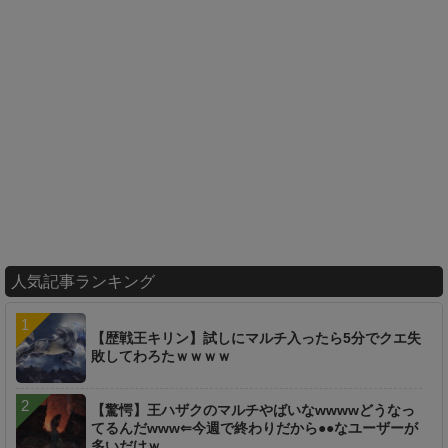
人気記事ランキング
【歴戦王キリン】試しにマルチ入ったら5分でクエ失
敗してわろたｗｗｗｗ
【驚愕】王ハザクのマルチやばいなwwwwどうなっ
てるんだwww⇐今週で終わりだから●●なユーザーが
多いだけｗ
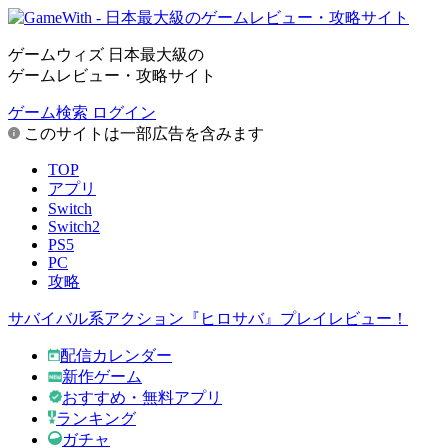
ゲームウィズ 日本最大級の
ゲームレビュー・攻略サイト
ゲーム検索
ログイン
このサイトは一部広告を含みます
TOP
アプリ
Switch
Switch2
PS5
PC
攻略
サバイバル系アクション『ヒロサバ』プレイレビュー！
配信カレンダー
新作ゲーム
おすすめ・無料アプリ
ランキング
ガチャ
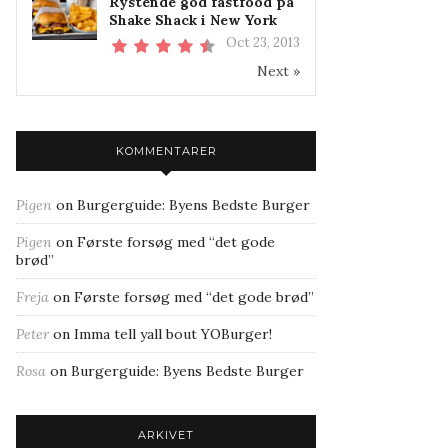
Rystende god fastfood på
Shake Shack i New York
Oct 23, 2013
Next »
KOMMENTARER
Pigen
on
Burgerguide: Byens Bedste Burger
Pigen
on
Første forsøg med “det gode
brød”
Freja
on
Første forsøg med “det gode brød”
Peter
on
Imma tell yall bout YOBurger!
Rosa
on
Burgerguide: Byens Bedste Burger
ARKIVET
---
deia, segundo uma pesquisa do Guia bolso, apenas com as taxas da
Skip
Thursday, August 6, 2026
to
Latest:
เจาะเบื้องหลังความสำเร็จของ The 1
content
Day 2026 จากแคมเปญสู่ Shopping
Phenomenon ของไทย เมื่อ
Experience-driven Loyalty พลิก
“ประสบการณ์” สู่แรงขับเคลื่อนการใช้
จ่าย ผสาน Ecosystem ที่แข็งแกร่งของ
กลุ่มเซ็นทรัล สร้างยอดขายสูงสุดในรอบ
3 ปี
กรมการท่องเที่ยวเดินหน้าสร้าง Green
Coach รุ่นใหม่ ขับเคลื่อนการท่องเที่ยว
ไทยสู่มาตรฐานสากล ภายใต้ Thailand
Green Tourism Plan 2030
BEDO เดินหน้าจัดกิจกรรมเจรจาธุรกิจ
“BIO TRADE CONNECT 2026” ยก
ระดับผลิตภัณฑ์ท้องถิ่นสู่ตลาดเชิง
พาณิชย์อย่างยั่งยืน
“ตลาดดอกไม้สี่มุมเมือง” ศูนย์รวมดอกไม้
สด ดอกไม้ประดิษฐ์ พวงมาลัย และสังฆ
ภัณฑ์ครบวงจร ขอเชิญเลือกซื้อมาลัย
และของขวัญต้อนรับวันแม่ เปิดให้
* * *
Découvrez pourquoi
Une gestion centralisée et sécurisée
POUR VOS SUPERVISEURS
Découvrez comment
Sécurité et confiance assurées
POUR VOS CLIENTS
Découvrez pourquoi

Problem description
Count the lines of the records that include the word "forsøg". Give the number by itself.

Output of the task
2